En Cataluña (Catalunya) se intensifica un conflicto que podría marcar el futuro de la agricultura regional. Los productores de pistacho de Urgell han decidido romper la colaboración con una gran empresa agroindustrial, apostando por condiciones más favorables y mayor autonomía. Esta decisión llega tras años de pérdidas y desilusiones por promesas incumplidas.
La situación afecta no solo la economía de familias individuales, sino también a todo el mercado de frutos secos en España. Los agricultores, enfrentados a pagos insuficientes, buscan ahora nuevas vías de comercialización para recuperar el control de sus ingresos. Su iniciativa puede convertirse en ejemplo para otras regiones donde el campo también muestra descontento frente a las grandes compañías.
Ruptura con el pasado
Hace casi diez años, la empresa Grupo Borges impulsó activamente el cultivo de pistacho en Urgell, aprovechando nuevas infraestructuras de riego. En ese momento, los agricultores confiaron en su potencial e invirtieron sumas importantes en el desarrollo de plantaciones. Sin embargo, con el tiempo quedó claro que los beneficios prometidos no se materializaron. Los pagos por cosecha resultaron tan bajos que ni siquiera cubrían los costes básicos del agua, fertilizantes y el cuidado de los árboles.
Unos 70 agricultores, con aproximadamente 500 hectáreas bajo gestión, tomaron la decisión de rescindir sus contratos. Cansados de las pérdidas constantes, ahora buscan compradores en otras regiones, donde los precios del pistacho son considerablemente superiores. En particular, su atención se ha volcado hacia Aragón (Aragón) y Castilla-La Mancha (Castilla-La Mancha), donde el mercado es más accesible y las condiciones resultan más transparentes.
Brecha financiera
Uno de los agricultores, Ramon Boleda, vivió en carne propia la diferencia entre los mercados. Su cosecha del año pasado fue de 13.500 kilos de pistacho seco. Si la hubiera vendido fuera del sistema de Grupo Borges, sus ingresos podrían haber alcanzado los 81.000 euros. Sin embargo, la empresa solo le pagó 13.000 euros, cantidad que apenas le alcanzó para cubrir el agua de riego.
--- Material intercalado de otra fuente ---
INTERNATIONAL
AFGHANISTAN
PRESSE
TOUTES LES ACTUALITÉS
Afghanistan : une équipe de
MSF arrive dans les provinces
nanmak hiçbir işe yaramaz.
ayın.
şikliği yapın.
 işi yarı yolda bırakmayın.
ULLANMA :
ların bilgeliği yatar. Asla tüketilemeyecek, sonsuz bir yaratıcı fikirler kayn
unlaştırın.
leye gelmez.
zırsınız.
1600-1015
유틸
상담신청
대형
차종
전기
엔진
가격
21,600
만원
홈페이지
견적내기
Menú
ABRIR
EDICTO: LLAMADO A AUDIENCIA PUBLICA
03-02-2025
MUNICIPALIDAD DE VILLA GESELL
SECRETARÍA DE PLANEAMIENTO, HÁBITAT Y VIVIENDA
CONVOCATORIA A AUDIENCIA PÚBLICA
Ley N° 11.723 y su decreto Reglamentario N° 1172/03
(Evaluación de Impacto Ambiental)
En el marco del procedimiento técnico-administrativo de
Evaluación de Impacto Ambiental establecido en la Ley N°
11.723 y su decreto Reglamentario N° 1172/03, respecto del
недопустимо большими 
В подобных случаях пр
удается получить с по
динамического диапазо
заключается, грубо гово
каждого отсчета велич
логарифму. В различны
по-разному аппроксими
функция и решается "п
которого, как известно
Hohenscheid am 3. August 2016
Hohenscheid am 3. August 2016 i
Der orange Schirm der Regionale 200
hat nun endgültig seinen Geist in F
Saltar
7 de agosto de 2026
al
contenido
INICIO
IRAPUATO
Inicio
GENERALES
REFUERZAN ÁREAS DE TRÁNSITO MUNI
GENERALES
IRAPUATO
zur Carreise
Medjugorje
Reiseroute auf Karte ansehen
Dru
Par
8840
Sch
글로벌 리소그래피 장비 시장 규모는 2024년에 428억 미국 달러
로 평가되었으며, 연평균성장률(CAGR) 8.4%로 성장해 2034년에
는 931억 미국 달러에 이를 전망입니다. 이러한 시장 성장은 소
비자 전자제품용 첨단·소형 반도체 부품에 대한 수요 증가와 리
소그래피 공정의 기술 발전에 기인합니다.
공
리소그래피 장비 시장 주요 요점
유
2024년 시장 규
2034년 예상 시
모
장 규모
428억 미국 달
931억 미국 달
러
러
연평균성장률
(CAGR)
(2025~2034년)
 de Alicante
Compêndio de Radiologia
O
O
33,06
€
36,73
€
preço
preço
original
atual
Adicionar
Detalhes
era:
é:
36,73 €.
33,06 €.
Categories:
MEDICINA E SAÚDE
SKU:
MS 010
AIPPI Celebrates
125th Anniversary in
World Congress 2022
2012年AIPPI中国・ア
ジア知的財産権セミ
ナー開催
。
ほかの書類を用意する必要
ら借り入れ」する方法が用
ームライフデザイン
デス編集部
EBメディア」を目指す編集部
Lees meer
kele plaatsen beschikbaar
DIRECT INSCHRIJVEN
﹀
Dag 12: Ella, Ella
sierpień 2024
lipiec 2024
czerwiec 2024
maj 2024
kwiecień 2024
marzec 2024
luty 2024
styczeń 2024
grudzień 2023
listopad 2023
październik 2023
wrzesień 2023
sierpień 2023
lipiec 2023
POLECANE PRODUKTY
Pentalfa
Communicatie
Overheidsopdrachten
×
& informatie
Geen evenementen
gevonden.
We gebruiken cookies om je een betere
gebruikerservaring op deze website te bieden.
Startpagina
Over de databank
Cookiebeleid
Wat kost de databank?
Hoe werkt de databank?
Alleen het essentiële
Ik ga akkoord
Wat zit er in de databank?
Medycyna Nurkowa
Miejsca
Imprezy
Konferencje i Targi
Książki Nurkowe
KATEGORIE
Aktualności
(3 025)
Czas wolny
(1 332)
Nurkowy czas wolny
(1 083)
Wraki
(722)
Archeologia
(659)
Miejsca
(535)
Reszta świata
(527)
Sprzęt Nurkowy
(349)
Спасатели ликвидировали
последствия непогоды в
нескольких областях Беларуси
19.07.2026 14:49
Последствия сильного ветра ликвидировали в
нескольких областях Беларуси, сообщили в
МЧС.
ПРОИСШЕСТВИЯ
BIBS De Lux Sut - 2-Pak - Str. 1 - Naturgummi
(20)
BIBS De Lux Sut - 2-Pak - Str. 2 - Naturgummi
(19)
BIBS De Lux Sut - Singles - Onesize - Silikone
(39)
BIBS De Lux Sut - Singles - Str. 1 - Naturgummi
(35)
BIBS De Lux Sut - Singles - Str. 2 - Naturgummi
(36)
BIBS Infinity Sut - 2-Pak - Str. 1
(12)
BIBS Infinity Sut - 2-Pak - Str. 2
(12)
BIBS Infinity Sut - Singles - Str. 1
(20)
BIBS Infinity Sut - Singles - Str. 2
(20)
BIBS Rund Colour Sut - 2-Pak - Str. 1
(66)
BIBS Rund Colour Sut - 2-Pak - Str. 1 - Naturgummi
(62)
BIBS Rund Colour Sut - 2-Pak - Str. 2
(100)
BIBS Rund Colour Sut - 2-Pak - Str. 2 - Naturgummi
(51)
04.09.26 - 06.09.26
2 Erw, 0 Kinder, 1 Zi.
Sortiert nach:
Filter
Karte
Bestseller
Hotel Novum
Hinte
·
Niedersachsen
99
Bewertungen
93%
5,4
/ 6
Esta situación se ha vuelto habitual para muchos integrantes de la cooperativa. Los agricultores señalan que, incluso con buenas cosechas, no lograban cubrir los gastos básicos. Esto minó la confianza en las grandes compañías y los impulsó a buscar alternativas. Además, la planta procesadora prometida nunca se construyó, lo que incrementó los costes y redujo la competitividad de su producto.
Nuevas expectativas
Esta temporada de pistacho en Urgell ha resultado menos productiva. Este cultivo alterna años de abundancia con otros más escasos, y la sequía del año pasado afectó negativamente la floración. Pese a ello, los agricultores confían en que los nuevos precios compensarán la reducción de volúmenes. Están convencidos de que la venta directa no solo les permitirá cubrir gastos, sino también sentar las bases para un desarrollo sostenible.
La decisión de dejar atrás la intermediación de la gran empresa se percibe como un paso hacia la restitución de la justicia y el reconocimiento al trabajo del campo. Para muchos, no es solo una elección económica, sino el intento de recuperar el control sobre su futuro y asegurar el bienestar de sus familias.
Contexto y consecuencias
En los últimos años, los conflictos entre agricultores y grandes procesadores se han intensificado en España. Los agricultores se quejan de los bajos precios de compra, que no reflejan los costes reales de producción. Situaciones similares ya han provocado protestas masivas en Andalucía y Castilla-La Mancha, donde los productores de aceitunas y uvas también han exigido la revisión de las condiciones contractuales.
En algunas regiones, los agricultores se agrupan en cooperativas para acceder directamente al mercado y negociar los precios. Este enfoque les permite obtener una mayor parte de las ganancias y reducir la dependencia de las grandes empresas. Como resultado, surgen nuevos actores en el mercado y la competencia se vuelve más transparente.
El paso hacia la comercialización independiente requiere tiempo y esfuerzo, pero la experiencia de otras regiones demuestra que, con una buena organización, los agricultores pueden lograr mejores condiciones. En los próximos años, se espera que estos cambios también afecten a otros sectores del agro español.